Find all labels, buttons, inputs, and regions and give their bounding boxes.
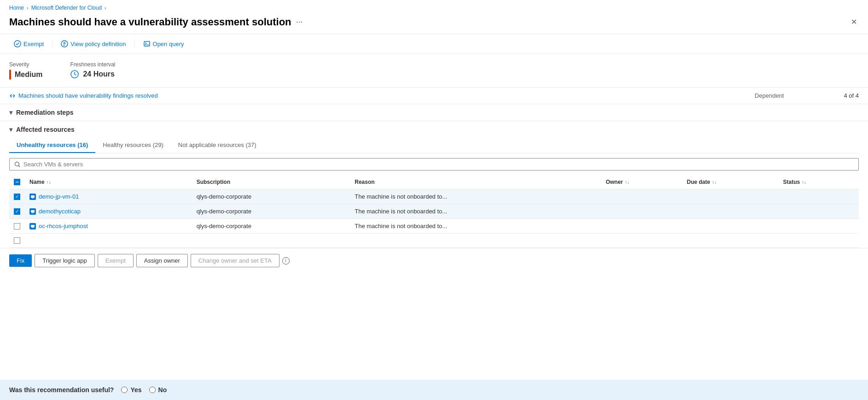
td-status-4 (779, 234, 859, 248)
th-name: Name ↑↓ (25, 175, 192, 189)
info-icon[interactable]: i (282, 257, 290, 265)
severity-text: Medium (15, 71, 42, 79)
tab-healthy[interactable]: Healthy resources (29) (95, 138, 171, 153)
feedback-radio-group: Yes No (121, 386, 167, 394)
row-checkbox-4[interactable] (14, 237, 20, 244)
divider-1 (52, 40, 52, 48)
breadcrumb-sep-2: › (105, 5, 106, 11)
td-sub-4 (192, 234, 350, 248)
resource-link-3[interactable]: oc-rhcos-jumphost (29, 223, 187, 229)
page-title: Machines should have a vulnerability ass… (9, 16, 291, 28)
resource-tabs: Unhealthy resources (16) Healthy resourc… (9, 138, 859, 153)
feedback-question: Was this recommendation useful? (9, 386, 114, 394)
search-input[interactable] (23, 161, 854, 168)
severity-value: Medium (9, 70, 42, 80)
row-checkbox-2[interactable] (14, 208, 20, 215)
svg-rect-5 (31, 195, 35, 198)
th-name-label: Name (29, 179, 45, 185)
freshness-value: 24 Hours (70, 70, 115, 79)
dependent-row: Machines should have vulnerability findi… (0, 87, 868, 104)
owner-sort-icon: ↑↓ (625, 180, 629, 185)
td-reason-4 (350, 234, 601, 248)
defender-link[interactable]: Microsoft Defender for Cloud (31, 5, 102, 11)
table-row: demo-jp-vm-01 qlys-demo-corporate The ma… (9, 189, 859, 204)
resource-link-2[interactable]: demothycoticap (29, 208, 187, 215)
td-status-1 (779, 189, 859, 204)
td-owner-1 (601, 189, 682, 204)
affected-section-header[interactable]: ▾ Affected resources (0, 121, 868, 138)
select-all-checkbox[interactable] (14, 179, 20, 185)
view-policy-button[interactable]: View policy definition (56, 38, 130, 50)
td-reason-3: The machine is not onboarded to... (350, 219, 601, 234)
open-query-button[interactable]: Open query (139, 38, 189, 50)
feedback-no[interactable]: No (149, 386, 167, 394)
svg-rect-6 (31, 210, 35, 212)
remediation-section-header[interactable]: ▾ Remediation steps (0, 104, 868, 121)
exempt-button[interactable]: Exempt (9, 38, 48, 50)
resource-link-1[interactable]: demo-jp-vm-01 (29, 193, 187, 200)
dependent-link[interactable]: Machines should have vulnerability findi… (9, 92, 658, 99)
policy-icon (61, 40, 68, 47)
vm-icon-2 (29, 208, 36, 215)
dependent-label: Dependent (755, 92, 784, 99)
td-sub-2: qlys-demo-corporate (192, 204, 350, 219)
remediation-label: Remediation steps (16, 109, 73, 116)
breadcrumb-sep-1: › (27, 5, 29, 11)
radio-no[interactable] (149, 387, 156, 393)
title-area: Machines should have a vulnerability ass… (0, 14, 868, 34)
tab-not-applicable[interactable]: Not applicable resources (37) (171, 138, 264, 153)
feedback-yes-label: Yes (130, 386, 141, 394)
fix-button[interactable]: Fix (9, 254, 32, 267)
more-options-dots[interactable]: ··· (296, 17, 303, 27)
th-subscription-label: Subscription (197, 179, 230, 185)
th-reason: Reason (350, 175, 601, 189)
th-due-date-sortable[interactable]: Due date ↑↓ (687, 179, 774, 185)
freshness-label: Freshness interval (70, 61, 115, 68)
td-sub-1: qlys-demo-corporate (192, 189, 350, 204)
resource-name-3: oc-rhcos-jumphost (39, 223, 88, 229)
action-bar: Exempt View policy definition Open query (0, 34, 868, 54)
dependent-link-text: Machines should have vulnerability findi… (18, 92, 158, 99)
row-checkbox-3[interactable] (14, 223, 20, 229)
table-row: oc-rhcos-jumphost qlys-demo-corporate Th… (9, 219, 859, 234)
name-sort-icon: ↑↓ (47, 180, 51, 185)
th-due-date: Due date ↑↓ (682, 175, 779, 189)
row-checkbox-1[interactable] (14, 194, 20, 200)
td-checkbox-2 (9, 204, 25, 219)
dependent-link-icon (9, 93, 16, 99)
change-owner-button[interactable]: Change owner and set ETA (191, 254, 280, 267)
th-name-sortable[interactable]: Name ↑↓ (29, 179, 187, 185)
due-date-sort-icon: ↑↓ (712, 180, 717, 185)
affected-label: Affected resources (16, 126, 75, 133)
radio-yes[interactable] (121, 387, 128, 393)
close-button[interactable]: ✕ (849, 16, 859, 28)
freshness-text: 24 Hours (83, 70, 114, 78)
td-name-3: oc-rhcos-jumphost (25, 219, 192, 234)
exempt-action-button[interactable]: Exempt (98, 254, 134, 267)
td-reason-2: The machine is not onboarded to... (350, 204, 601, 219)
exempt-icon (14, 40, 21, 47)
severity-block: Severity Medium (9, 61, 42, 80)
td-name-2: demothycoticap (25, 204, 192, 219)
th-status-label: Status (783, 179, 800, 185)
table-row: demothycoticap qlys-demo-corporate The m… (9, 204, 859, 219)
td-due-2 (682, 204, 779, 219)
home-link[interactable]: Home (9, 5, 24, 11)
resource-name-2: demothycoticap (39, 208, 81, 215)
td-owner-3 (601, 219, 682, 234)
svg-rect-2 (144, 41, 150, 46)
td-status-2 (779, 204, 859, 219)
assign-owner-button[interactable]: Assign owner (136, 254, 188, 267)
search-box (9, 158, 859, 171)
table-row (9, 234, 859, 248)
th-due-date-label: Due date (687, 179, 711, 185)
th-owner-sortable[interactable]: Owner ↑↓ (606, 179, 677, 185)
tab-unhealthy[interactable]: Unhealthy resources (16) (9, 138, 95, 153)
title-left: Machines should have a vulnerability ass… (9, 16, 303, 28)
feedback-yes[interactable]: Yes (121, 386, 141, 394)
th-status-sortable[interactable]: Status ↑↓ (783, 179, 854, 185)
search-icon (14, 161, 21, 168)
trigger-logic-app-button[interactable]: Trigger logic app (35, 254, 94, 267)
divider-2 (134, 40, 135, 48)
vm-icon-1 (29, 194, 36, 200)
::::::
_TASK ITEM_
Report back each line in the material above that contains the string "icon".

_SOLUTION TO THIS EXERCISE_
info-icon[interactable]: i (282, 257, 290, 265)
owner-sort-icon: ↑↓ (625, 180, 629, 185)
policy-icon (61, 40, 68, 47)
vm-icon-2 (29, 208, 36, 215)
name-sort-icon: ↑↓ (47, 180, 51, 185)
dependent-link-icon (9, 93, 16, 99)
due-date-sort-icon: ↑↓ (712, 180, 717, 185)
exempt-icon (14, 40, 21, 47)
search-icon (14, 161, 21, 168)
vm-icon-1 (29, 194, 36, 200)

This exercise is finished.